Between 1937 and 1945, the Japanese military established the puppet state of Meng Chiang (Mengjiang) in parts of Inner Mongolia to exploit resources and secure the northern flank of its occupation. By 1938, the currency situation was chaotic and deliberately engineered to serve Japanese economic and strategic aims. The region became a battlefield for competing currencies: the Japanese Military Yen, notes from the puppet Federal Reserve Bank of China (based in Beijing), and various local and provincial notes all circulated alongside traditional silver dollars. This multiplicity created confusion, undermined public trust, and facilitated the systematic extraction of local wealth.
The primary Japanese objective was to displace the Chinese Nationalist
fabi (legal tender) and sever the region's economic ties with unoccupied China. To this end, Japanese authorities aggressively promoted their sponsored currencies, often requiring taxes and commercial transactions to be conducted in them. However, these notes were inherently unstable, being fiat currencies backed by military decree rather than substantial reserves.

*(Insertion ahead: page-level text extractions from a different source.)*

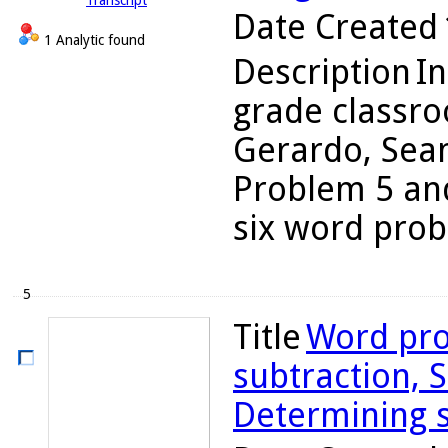
Transcript
Date Created
1 Analytic found
Description
In
grade classro
Gerardo, Sean
Problem 5 and
six word probl
5
Title
Word pro
subtraction, S
Determining s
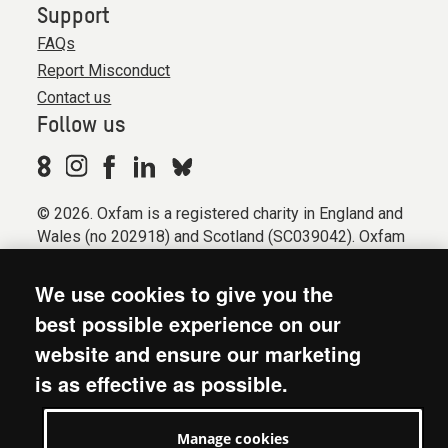
Support
FAQs
Report Misconduct
Contact us
Follow us
© 2026. Oxfam is a registered charity in England and
Wales (no 202918) and Scotland (SC039042). Oxfam
GB is a member of the international confederation
Oxfam.
We use cookies to give you the
Registered company limited by guarantee (Company
best possible experience on our
No. 612172). Oxfam, 2600 John Smith Drive, Oxford
website and ensure our marketing
Business Park South, Oxford, OX4 2JY.
is as effective as possible.
Modern Slavery Act statement
Terms & conditions
Manage cookies
Accessibility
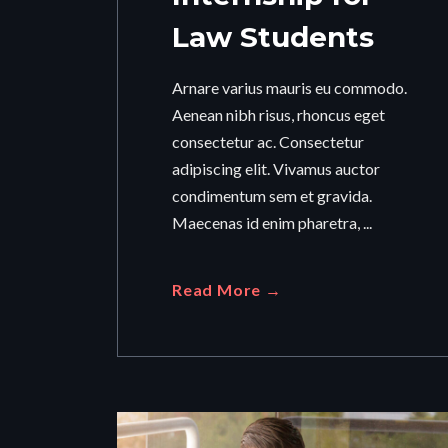
Law Students
Arnare varius mauris eu commodo.
Aenean nibh risus, rhoncus eget
consectetur ac. Consectetur
adipiscing elit. Vivamus auctor
condimentum sem et gravida.
Maecenas id enim pharetra, ...
Read More →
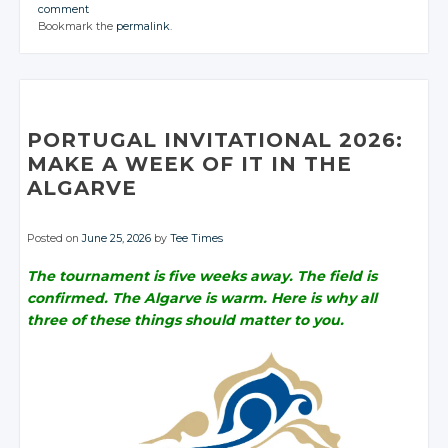
JOIN THE
JOIN THE
JOIN THE
comment
CONVERSATION
CONVERSATION
CONVERSATION
JOIN THE
JOIN THE
JOIN THE
Bookmark the
permalink
.
CONVERSATION
CONVERSATION
CONVERSATION
Twitter
Twitter
Twitter
Twitter
Twitter
Twitter
Google+
Google+
Google+
Google+
Google+
Google+
Facebook
Facebook
Facebook
Facebook
Facebook
Facebook
PORTUGAL INVITATIONAL 2026:
MAKE A WEEK OF IT IN THE
ALGARVE
Posted on
June 25, 2026
by
Tee Times
The tournament is five weeks away. The field is
confirmed. The Algarve is warm. Here is why all
three of these things should matter to you.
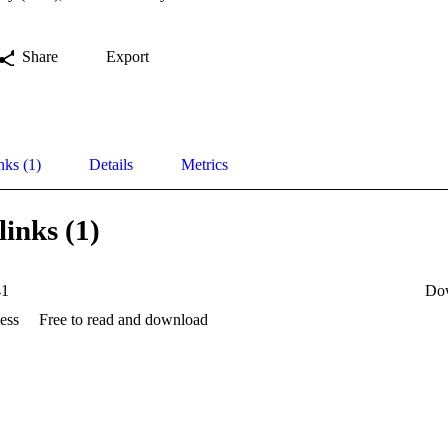
Share
Export
nks (1)
Details
Metrics
links (1)
41
Do
ess
Free to read and download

Their value was artificially pegged to the Japanese yen, but inflation was a persistent problem as over-issuance began almost immediately to fund occupation costs.
Consequently, the year 1938 in Meng Chiang was characterized by a coercive and unstable monetary transition. For the local Mongolian and Han Chinese populations, this currency warfare translated into economic hardship, uncertainty in daily transactions, and a loss of savings through stealth devaluation. The chaotic currency landscape effectively functioned as a tool of colonial control, destabilizing the existing economy and integrating the region into Japan's wartime "Yen Bloc," prioritizing the financial needs of the occupation over the welfare of the inhabitants.